Letters from Warsaw is, accordingly, a double gift: the sharing of precious family memories with a wider public through the music of a gifted young composer. Phibbs took a Polish Yiddish lullaby, “Shlof Mayn Fegele”, as his melodic touchstone, and the piece moves with the determination of a life force, alternating between passages of lyrical yearning and harsh, dissonant evocations of the fear of persecution. Mixing a sense of an unknown, tragic future with fragile, innocent hope, Phibbs continuously varies the balance between piano and viola: here the piano seems to cast brightness onto the dark viola theme, there the viola seems to refine something from the piano’s shadows – the piece evolves as a natural conversation between the instruments. And, like a family conversation, Letter from Warsaw flows from memory to grief, from grief to anger, and onwards through despair and terror towards warmer harmonic ground in which the lullaby finally asserts itself with clear vulnerability. Chorzelski excavated the deepest emotions of this arresting, beautiful and haunting piece in a memorably searing performance. Turning his skilful bow to Max Bruch’s Kol Nidrei in the second half, Chorzelski made the most of its sensationally beautiful, sinuous and savoury melodies, inspired by two traditional Hebrew melodies.  

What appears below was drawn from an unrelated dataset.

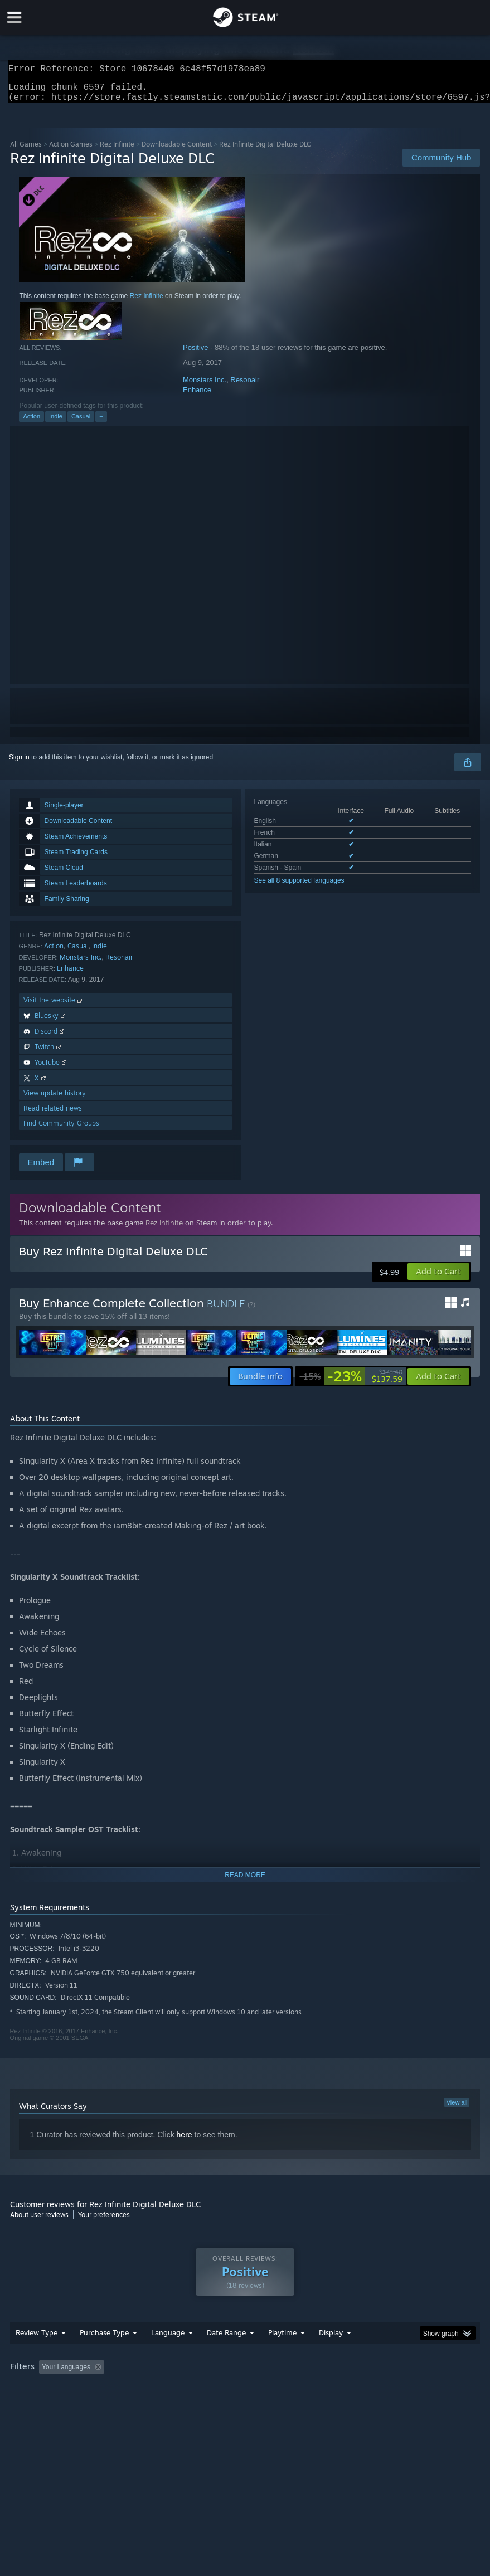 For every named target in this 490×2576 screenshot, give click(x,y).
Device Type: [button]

Mark Padmore’s contributions were at their most spectacular in Britten’s Winter Words, each of which came across as a perfect narrative moment. These short examples of fabulously vivid word-and-sound-painting point to Britten’s conspicuous gifts as a composer of opera, able to evoke a whole world of ideas through the brilliant juxtaposition of word and chord. The dry, thoughtful and sometimes bitterly comic tone of Thomas Hardy’s poetry seems to fit naturally into Britten’s elegantly lean settings, while Padmore’s expressive lyrical tenor seemed to spring to full-bodied life as he attacked these songs with the courage, liquid power and delicacy of touch they demand. Padmore portrayed the first seven with masterful forensic accuracy, bringing magical poignancy to The Choirmaster’s Burial, and confident flourish for Proud Songsters. However, in Before Life, a few problems started to creep back in which seemed to dog Padmore’s Schubert and Vaughan Williams interpretations elsewhere, sounding a little tight in some places, thin in others, while Dowland’s Flow, my tears was more heavy than ethereal.

Julius Drake’s exquisite piano accompaniment was a constant joy in a performance which, characteristically, always did more than support, yet somehow never overwhelmed or eclipsed, his fellow musicians. Drake’s exceptional touch welcomes us into the sound world of each piece with lucid sincerity, with passages of vibrant emotional expression giving way to calm elegance or tender pathos.

Alongside the Jean Meikle Trust, the other cause of the evening was Snape’s own Britten–Pears Young Artist Programme, founded by Benjamin Britten and Peter Pears to provide training for young musicians in a regular series of residential projects and masterclasses at Snape. This scheme is treasured and celebrated not only for the remarkable professionals who contribute their skills to the next generation of classical music talent (this summer will see masterclasses at Snape from Dame Sarah Connolly, Christian Curnyn and Anne Sofie von Otter, among many other international stars), but notably for its crucial residential component: the fully subsidised programme allows young musicians to spend uninterrupted periods at Snape learning more, and honing their performance technique, while crucially having the time and space to absorb those lessons fully. Whether or not the graduates go on to reach career heights like those of Drake, Chorzelski and Padmore, these programmes offer a wealth of musical experience to inspire the next generation with a profound, technically adept, and emotionally rich encounter with music: a gift well worth giving.